Le groupe a revendiqué des attentats à la bombe et kidnappé des membres de la police des frontières iranienne dans le passé. En décembre, des membres présumés de Jaish al-Adl ont tué 11 personnes et en ont blessé huit autres lors d’une attaque nocturne contre un commissariat de police dans le sud-est de l’Iran. Une autre attaque récente a tué un autre policier dans la région.
En 2019, Jaish al-Adl a revendiqué la responsabilité d’un attentat suicide visant un bus qui a tué 27 membres des Gardiens de la révolution paramilitaires iraniens.
L’Iran soupçonne que le Pakistan à majorité sunnite accueille des insurgés, peut-être à la demande de son grand rival régional, l’Arabie saoudite. Cependant, l’Iran et l’Arabie saoudite sont parvenus à une détente grâce à la médiation chinoise en mars dernier, apaisant ainsi les tensions. Le Pakistan, quant à lui, a par le passé accusé l’Iran d’attaques militantes visant ses forces de sécurité.
L’Iran a combattu des militants dans les zones frontalières, mais une attaque de missiles et de drones contre le Pakistan est sans précédent.
On ne sait toujours pas pourquoi l’Iran a lancé cette attaque maintenant, d’autant plus que son ministre des Affaires étrangères avait rencontré le premier ministre par intérim du Pakistan le même jour au Forum économique mondial de Davos, en Suisse.

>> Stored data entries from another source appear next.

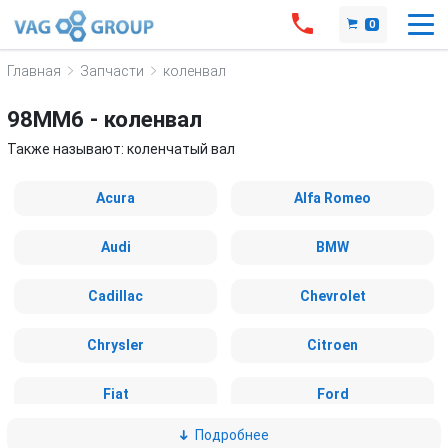
0
Главная
Запчасти
коленвал
98MM6 - коленвал
Также называют: коленчатый вал
Acura
Alfa Romeo
Audi
BMW
Cadillac
Chevrolet
Chrysler
Citroen
Fiat
Ford
Подробнее
Great Wall
Honda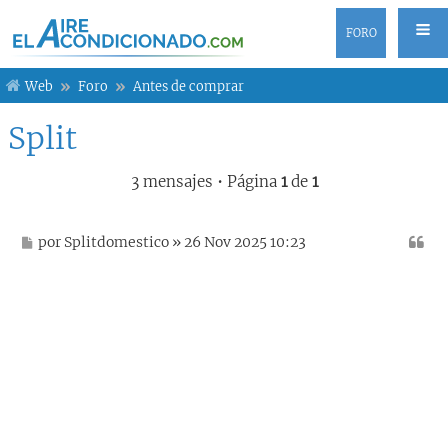
FORO
Web
Foro
Antes de comprar
Split
3 mensajes • Página
1
de
1
M
por
Splitdomestico
» 26 Nov 2025 10:23
e
n
s
a
j
e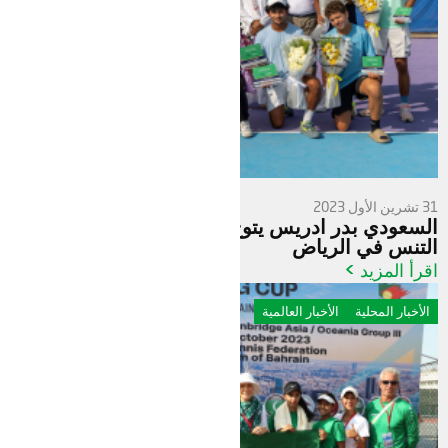
31 تشرين الأول 2023
السعودي بدر ادريس يتوج بذهبية دولية ناشئي
التنس في الرياض
اقرأ المزيد >
الأخبار المحلية
الأخبار العالمية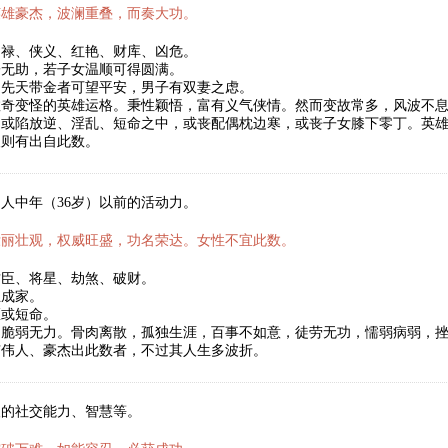
英雄豪杰，波澜重叠，而奏大功。
官禄、侠义、红艳、财库、凶危。
子无助，若子女温顺可得圆满。
，先天带金者可望平安，男子有双妻之虑。
数奇变怪的英雄运格。秉性颖悟，富有义气侠情。然而变故常多，风波不
，或陷放逆、淫乱、短命之中，或丧配偶枕边寒，或丧子女膝下零丁。英
人则有出自此数。
人中年（36岁）以前的活动力。
壮丽壮观，权威旺盛，功名荣达。女性不宜此数。
君臣、将星、劫煞、破财。
立成家。
医或短命。
，脆弱无力。骨肉离散，孤独生涯，百事不如意，徒劳无功，懦弱病弱，
有伟人、豪杰出此数者，不过其人生多波折。
人的社交能力、智慧等。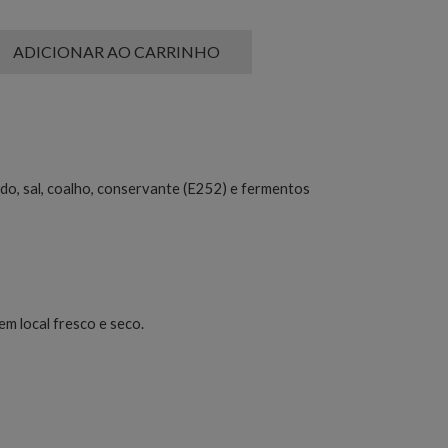
ADICIONAR AO CARRINHO
ado, sal, coalho, conservante (E252) e fermentos
m local fresco e seco.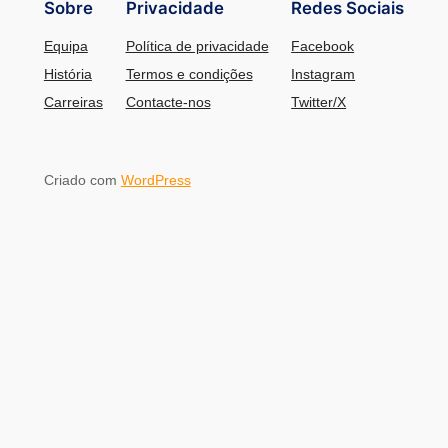
Sobre
Privacidade
Redes Sociais
Equipa
Política de privacidade
Facebook
História
Termos e condições
Instagram
Carreiras
Contacte-nos
Twitter/X
Criado com
WordPress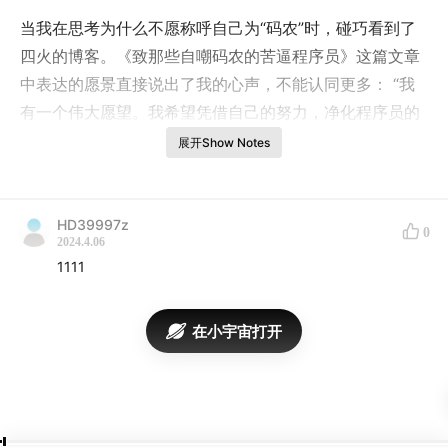
当我在思考为什么不愿称呼自己为“码农”时，碰巧看到了
四火的博客。《致那些自嘲码农的苦逼程序员》这篇文章
中表达的愿景直接说出了我的心声，不能认同更多： “我
有一个伟大愿望。我希望凭借自己的努力，净化程序员的
环境，提升程序员的层次。愿 IT 界再无黑心企业的剥削，
展开Show Notes
无人自嘲 “码农”、“码畜”，技术人员受到足够
尊重
，写程
序重新成为一种
创造性
的劳动。软件行业，重新成为令人
羡慕的行业。
自由、开放、创新、包容
。”
HD39997z
0
2024.4.06
1111
我的私心是想为程序员“正名”，多聊几句
热搜词
和
搞笑视
在小宇宙打开
频
范畴之外的程序员，让更多人了解这个群体的不同面
向：和其他打工人一样，程序员工作有辛苦单调，也会充
满乐趣和创造；他们踏实肯干，她们也天马行空； 他们理
性严谨实事求是 ，她们也平等交流乐于分享。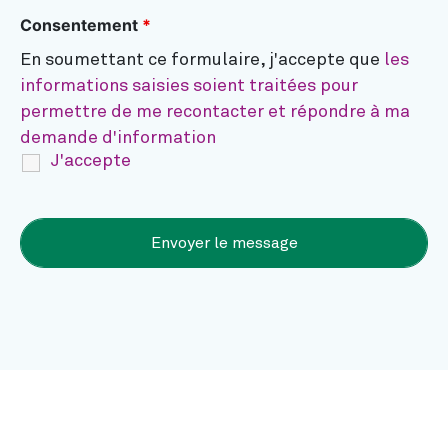
Consentement
*
En soumettant ce formulaire, j'accepte que
les
informations saisies soient traitées pour
permettre de me recontacter et répondre à ma
demande d'information
J'accepte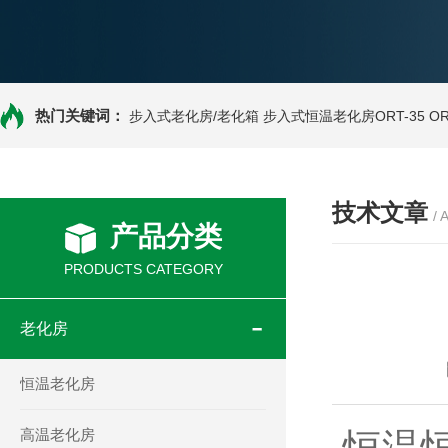
热门关键词：
步入式老化房/老化箱
步入式恒温老化房ORT-35
O
技术文章
/ 
产品分类
PRODUCTS CATEGORY
老化房
恒温老化房
高温老化房
恒温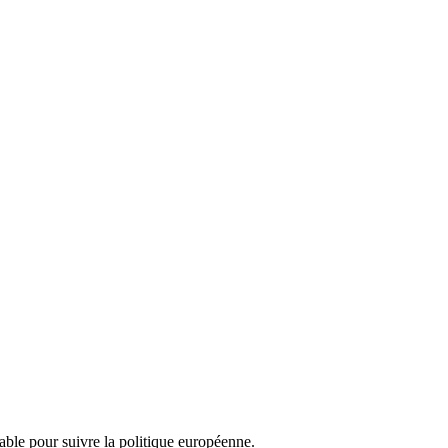
nsable pour suivre la politique européenne.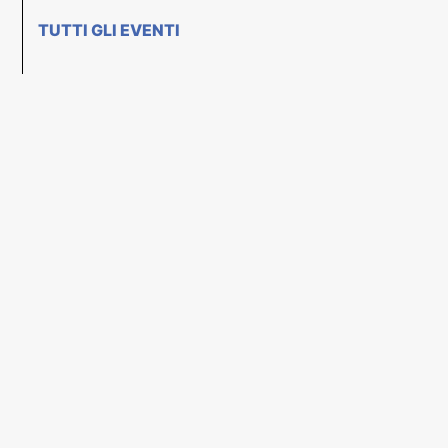
TUTTI GLI EVENTI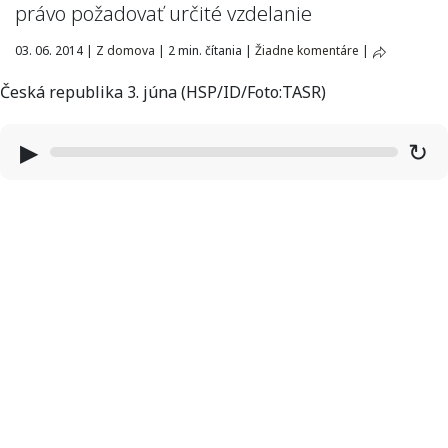
právo požadovať určité vzdelanie
03. 06. 2014
|
Z domova
|
2 min. čítania
|
Žiadne komentáre
|
Česká republika 3. júna (HSP/ID/Foto:TASR)
▶
↻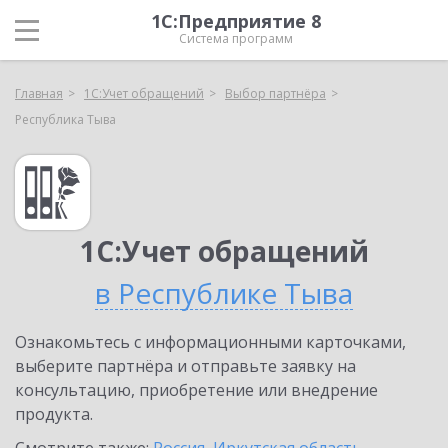
1С:Предприятие 8
Система программ
Главная
1С:Учет обращений
Выбор партнёра
Республика Тыва
1С:Учет обращений
в Республике Тыва
Ознакомьтесь с информационными карточками,
выберите партнёра и отправьте заявку на
консультацию, приобретение или внедрение
продукта.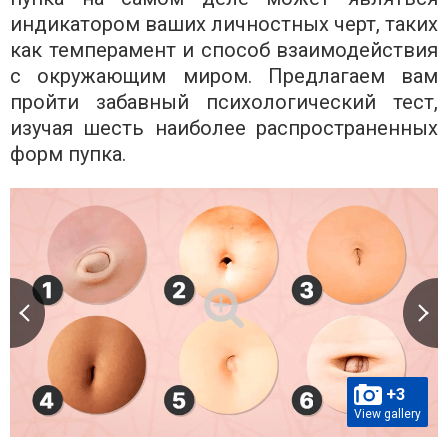
индикатором ваших личностных черт, таких
как темперамент и способ взаимодействия
с окружающим миром. Предлагаем вам
пройти забавный психологический тест,
изучая шесть наиболее распространенных
форм пупка.
+3
View gallery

Après les attentats à la bombe du groupe État islamique ce mois-ci, le ministère iranien des renseignements a affirmé que les deux kamikazes impliqués dans l’attaque avaient voyagé depuis l’Afghanistan vers l’Iran en passant par la frontière sud-est du pays, au poste-frontière de Jalg, ce qui signifie qu’ils avaient traversé le Baloutchistan.

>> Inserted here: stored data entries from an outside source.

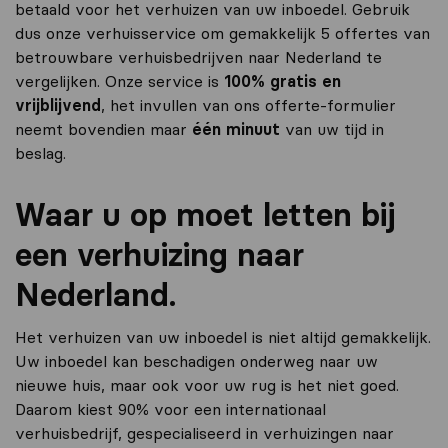
betaald voor het verhuizen van uw inboedel. Gebruik
dus onze verhuisservice om gemakkelijk 5 offertes van
betrouwbare verhuisbedrijven naar Nederland te
vergelijken. Onze service is
100% gratis en
vrijblijvend
, het invullen van ons offerte-formulier
neemt bovendien maar
één minuut
van uw tijd in
beslag.
Waar u op moet letten bij
een verhuizing naar
Nederland.
Het verhuizen van uw inboedel is niet altijd gemakkelijk.
Uw inboedel kan beschadigen onderweg naar uw
nieuwe huis, maar ook voor uw rug is het niet goed.
Daarom kiest 90% voor een internationaal
verhuisbedrijf, gespecialiseerd in verhuizingen naar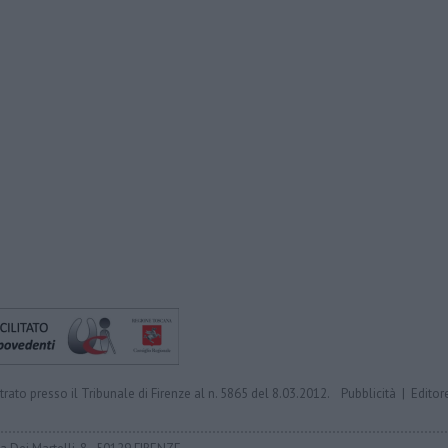
trato presso il Tribunale di Firenze al n. 5865 del 8.03.2012.
Pubblicità
|
Editor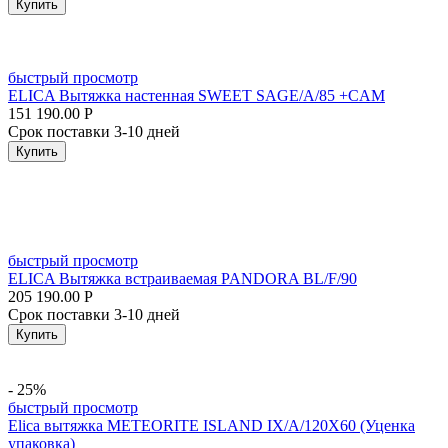
Купить
быстрый просмотр
ELICA Вытяжка настенная SWEET SAGE/A/85 +CAM
151 190.00
Р
Срок поставки 3-10 дней
Купить
быстрый просмотр
ELICA Вытяжка встраиваемая PANDORA BL/F/90
205 190.00
Р
Срок поставки 3-10 дней
Купить
- 25%
быстрый просмотр
Elica вытяжка METEORITE ISLAND IX/A/120X60 (Уценка
упаковка)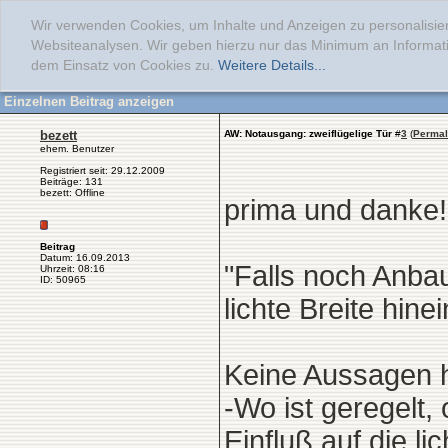
Wir verwenden Cookies, um Inhalte und Anzeigen zu personalisier
Websiteanalysen. Wir geben hierzu nur das Minimum an Informati
dem Einsatz von Cookies zu.
Weitere Details...
Einzelnen Beitrag anzeigen
bezett
AW: Notausgang: zweiflügelige Tür
#
3
(
Permal
ehem. Benutzer
Registriert seit: 29.12.2009
Beiträge: 131
bezett: Offline
prima und danke!
Beitrag
Datum: 16.09.2013
"Falls noch Anbau
Uhrzeit: 08:16
ID: 50965
lichte Breite hine
Keine Aussagen h
-Wo ist geregelt,
Einfluß auf die l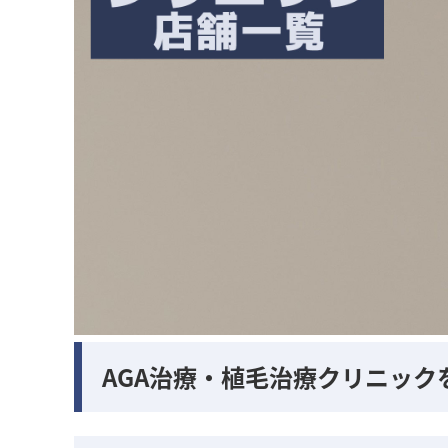
AGA治療・植毛治療クリニック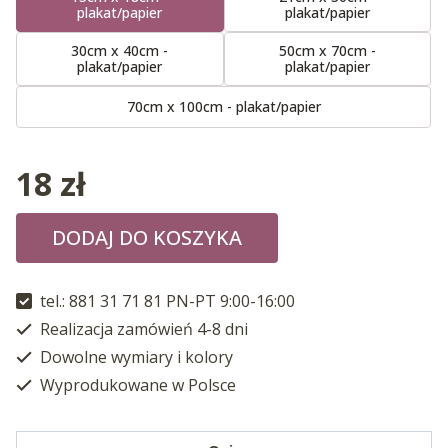
plakat/papier
plakat/papier
30cm x 40cm -
50cm x 70cm -
plakat/papier
plakat/papier
70cm x 100cm - plakat/papier
18
zł
DODAJ DO KOSZYKA
tel.: 881 31 71 81 PN-PT 9:00-16:00
Realizacja zamówień 4-8 dni
Dowolne wymiary i kolory
Wyprodukowane w Polsce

La province pakistanaise du Baloutchistan, ainsi que la province iranienne voisine du Sistan-Baloutchistan, sont confrontées à une insurrection de faible niveau de la part des nationalistes baloutches depuis plus de deux décennies. Ils voulaient initialement une part des ressources provinciales, mais ont ensuite lancé une insurrection pour l’indépendance.
L’attaque iranienne contre le Pakistan a eu lieu moins d’un jour après les frappes iraniennes sur le nord de l’Irak qui ont tué plusieurs civils. L’Irak a rappelé son ambassadeur de Téhéran pour des consultations et a convoqué mardi le chargé d’affaires iranien à Bagdad en signe de protestation. L’Iran a également frappé séparément la Syrie.